### [DATA SUPPLIED]

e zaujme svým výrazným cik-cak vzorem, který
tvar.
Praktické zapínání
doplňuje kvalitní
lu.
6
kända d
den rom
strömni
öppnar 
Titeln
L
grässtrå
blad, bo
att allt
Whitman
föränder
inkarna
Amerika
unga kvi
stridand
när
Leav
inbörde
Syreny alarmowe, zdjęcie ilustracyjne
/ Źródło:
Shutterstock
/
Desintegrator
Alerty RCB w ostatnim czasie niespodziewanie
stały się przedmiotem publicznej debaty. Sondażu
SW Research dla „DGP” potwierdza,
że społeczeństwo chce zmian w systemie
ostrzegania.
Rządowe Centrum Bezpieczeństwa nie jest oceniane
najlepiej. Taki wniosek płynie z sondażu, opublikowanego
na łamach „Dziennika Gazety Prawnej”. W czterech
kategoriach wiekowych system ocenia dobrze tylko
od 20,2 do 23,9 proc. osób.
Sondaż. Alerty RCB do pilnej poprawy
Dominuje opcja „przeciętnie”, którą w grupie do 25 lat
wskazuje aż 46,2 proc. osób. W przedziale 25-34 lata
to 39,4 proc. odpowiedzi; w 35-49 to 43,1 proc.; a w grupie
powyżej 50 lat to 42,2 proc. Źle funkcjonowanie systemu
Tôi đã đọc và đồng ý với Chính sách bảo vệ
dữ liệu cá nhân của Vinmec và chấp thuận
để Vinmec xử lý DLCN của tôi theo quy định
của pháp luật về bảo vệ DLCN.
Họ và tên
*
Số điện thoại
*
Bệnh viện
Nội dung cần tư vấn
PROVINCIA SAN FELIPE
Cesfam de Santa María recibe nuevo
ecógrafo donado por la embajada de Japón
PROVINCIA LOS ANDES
...
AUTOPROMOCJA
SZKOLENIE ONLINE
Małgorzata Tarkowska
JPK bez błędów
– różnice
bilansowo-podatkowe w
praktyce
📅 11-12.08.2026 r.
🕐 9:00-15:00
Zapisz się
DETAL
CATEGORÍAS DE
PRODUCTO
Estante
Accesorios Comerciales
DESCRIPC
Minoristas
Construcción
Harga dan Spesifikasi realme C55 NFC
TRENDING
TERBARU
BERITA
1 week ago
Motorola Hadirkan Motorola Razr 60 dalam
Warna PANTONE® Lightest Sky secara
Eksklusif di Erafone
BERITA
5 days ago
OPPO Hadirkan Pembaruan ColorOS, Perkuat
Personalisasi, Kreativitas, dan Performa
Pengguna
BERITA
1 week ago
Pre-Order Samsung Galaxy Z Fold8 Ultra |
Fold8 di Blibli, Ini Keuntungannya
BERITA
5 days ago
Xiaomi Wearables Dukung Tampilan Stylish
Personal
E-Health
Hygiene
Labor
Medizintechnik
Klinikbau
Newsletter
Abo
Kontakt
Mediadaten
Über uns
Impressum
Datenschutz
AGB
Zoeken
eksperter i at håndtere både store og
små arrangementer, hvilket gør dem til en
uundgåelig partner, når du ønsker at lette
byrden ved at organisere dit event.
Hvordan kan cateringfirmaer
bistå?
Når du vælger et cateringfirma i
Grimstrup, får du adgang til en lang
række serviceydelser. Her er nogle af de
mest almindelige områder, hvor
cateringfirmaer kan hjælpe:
* * *
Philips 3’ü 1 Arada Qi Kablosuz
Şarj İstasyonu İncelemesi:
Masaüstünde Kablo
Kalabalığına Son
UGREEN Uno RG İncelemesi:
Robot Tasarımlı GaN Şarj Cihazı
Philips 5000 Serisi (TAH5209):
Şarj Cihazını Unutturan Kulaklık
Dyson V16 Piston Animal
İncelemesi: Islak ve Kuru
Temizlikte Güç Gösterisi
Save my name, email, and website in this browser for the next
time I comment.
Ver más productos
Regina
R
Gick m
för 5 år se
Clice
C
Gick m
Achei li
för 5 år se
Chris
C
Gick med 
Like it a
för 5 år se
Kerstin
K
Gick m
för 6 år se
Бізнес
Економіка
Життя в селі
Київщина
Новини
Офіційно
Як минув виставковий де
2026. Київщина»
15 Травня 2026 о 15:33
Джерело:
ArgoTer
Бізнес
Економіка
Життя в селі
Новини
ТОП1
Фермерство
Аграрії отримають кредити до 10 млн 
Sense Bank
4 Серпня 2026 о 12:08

### [GOAL OF THE EXERCISE]
From the data above, reproduce word for word the lines running from the line with "Dyson V16 Piston Animal" to the line with "4 Серпня 2026 о 12:08", ends included.

### [ANSWER TO THE PROBLEM]
Dyson V16 Piston Animal
İncelemesi: Islak ve Kuru
Temizlikte Güç Gösterisi
Save my name, email, and website in this browser for the next
time I comment.
Ver más productos
Regina
R
Gick m
för 5 år se
Clice
C
Gick m
Achei li
för 5 år se
Chris
C
Gick med 
Like it a
för 5 år se
Kerstin
K
Gick m
för 6 år se
Бізнес
Економіка
Життя в селі
Київщина
Новини
Офіційно
Як минув виставковий де
2026. Київщина»
15 Травня 2026 о 15:33
Джерело:
ArgoTer
Бізнес
Економіка
Життя в селі
Новини
ТОП1
Фермерство
Аграрії отримають кредити до 10 млн 
Sense Bank
4 Серпня 2026 о 12:08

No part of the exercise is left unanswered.